- Date: 8–13 October
- Edition: 11th
- Surface: Hard
- Location: Tashkent, Uzbekistan

Champions

Singles
- Félix Auger-Aliassime

Doubles
- Sanjar Fayziev / Jurabek Karimov
- ← 2017 · Tashkent Challenger · 2019 →

= 2018 Tashkent Challenger =

The 2018 Tashkent Challenger was a professional tennis tournament played on hard courts. It was the eleventh edition of the tournament which was part of the 2018 ATP Challenger Tour. It took place in Tashkent, Uzbekistan between 8 and 13 October 2018.

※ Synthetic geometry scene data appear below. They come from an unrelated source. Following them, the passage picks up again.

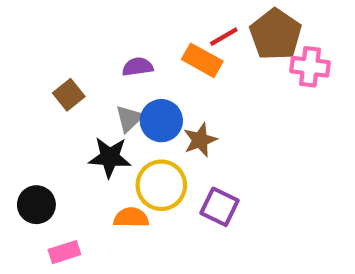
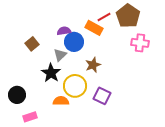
pink cross: (310, 67) -> (140, 43), moved
blue circle: (161, 121) -> (74, 42), moved
black star: (110, 157) -> (51, 73), turned 30

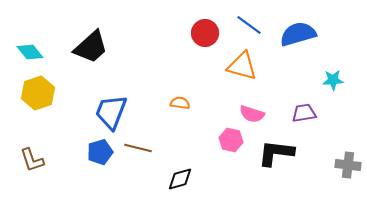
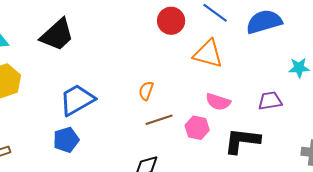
orange semicircle: (180, 103) -> (146, 91), turned -78
blue trapezoid: (111, 112) -> (77, 100), turned 39
brown line: (138, 148) -> (159, 120), moved, turned -32

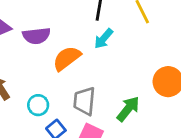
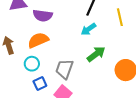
orange semicircle: (67, 58) -> (38, 40), moved
green arrow: (128, 109) -> (96, 54), moved

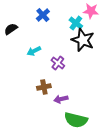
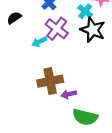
purple cross: (58, 63) -> (57, 29), moved, size x1.5
brown cross: (44, 87) -> (50, 81), size x1.6

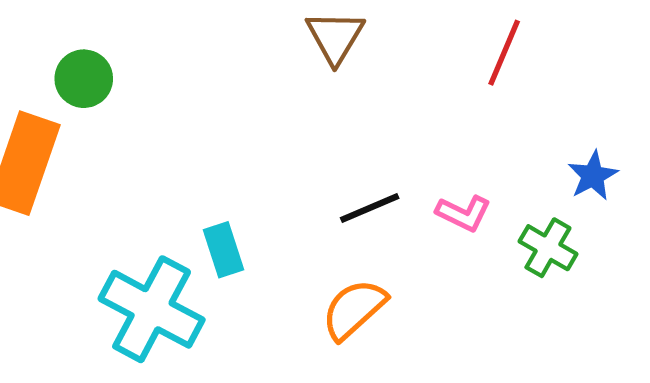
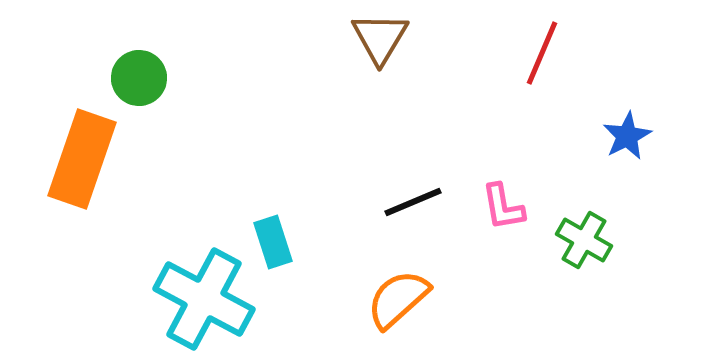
blue star: (593, 176) -> (627, 136), moved
pink L-shape: (463, 213) -> (503, 207), turned 54

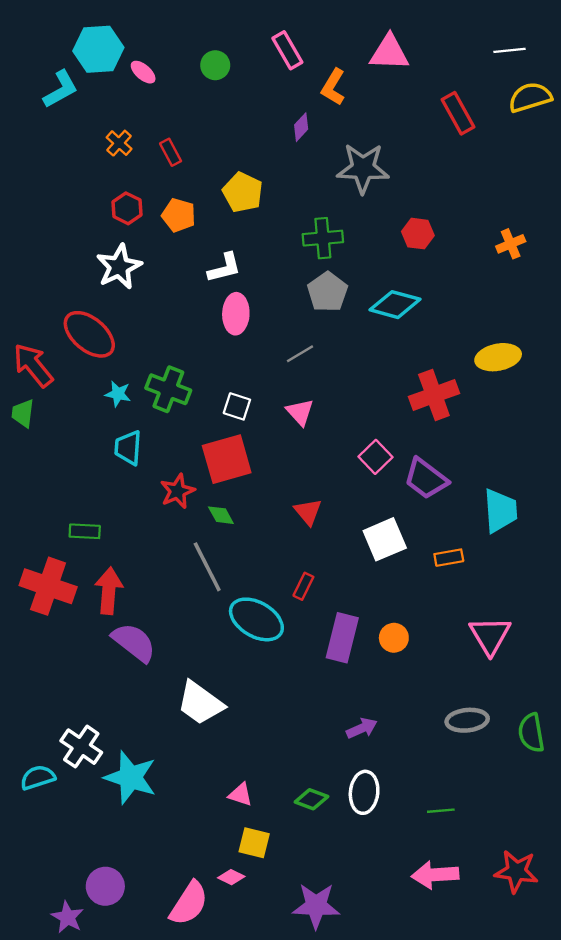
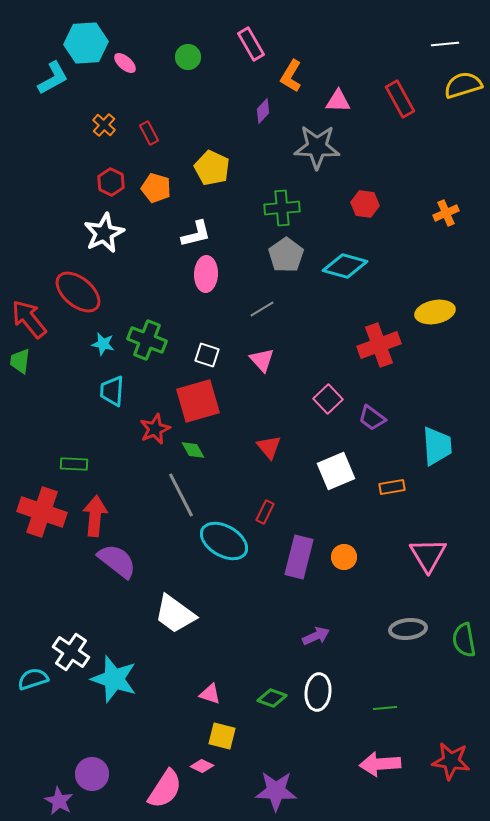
pink triangle: (389, 53) -> (338, 101), moved, size x0.7
purple trapezoid: (426, 479) -> (372, 418), size x0.7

==Singles main-draw entrants==
===Seeds===

| Country | Player | Rank^{1} | Seed |
|---|---|---|---|
| BIH | Mirza Bašić | 77 | 1 |
| UZB | Denis Istomin | 103 | 2 |
| ESP | Enrique López Pérez | 167 | 3 |
| CZE | Lukáš Rosol | 177 | 4 |
| RUS | Alexey Vatutin | 178 | 5 |
| POL | Kamil Majchrzak | 181 | 6 |
| GER | Daniel Brands | 185 | 7 |
| EGY | Mohamed Safwat | 196 | 8 |

- ^{1} Rankings are as of 1 October 2018.

===Other entrants===
The following players received wildcards into the singles main draw:
- RUS Alen Avidzba
- UZB Jurabek Karimov
- UZB Khumoyun Sultanov
- RUS Dimitriy Voronin

The following player received entry into the singles main draw using a protected ranking:
- BLR Egor Gerasimov

The following players received entry from the qualifying draw:
- CAN Félix Auger-Aliassime
- FRA Mathias Bourgue
- POR Frederico Ferreira Silva
- NZL Rubin Statham

The following player received entry as a lucky loser:
- RUS Roman Safiullin

==Champions==
===Singles===

- CAN Félix Auger-Aliassime def. POL Kamil Majchrzak 6–3, 6–2.

===Doubles===

- UZB Sanjar Fayziev / UZB Jurabek Karimov def. ITA Federico Gaio / ESP Enrique López Pérez 6–2, 6–7^{(3–7)}, [11–9].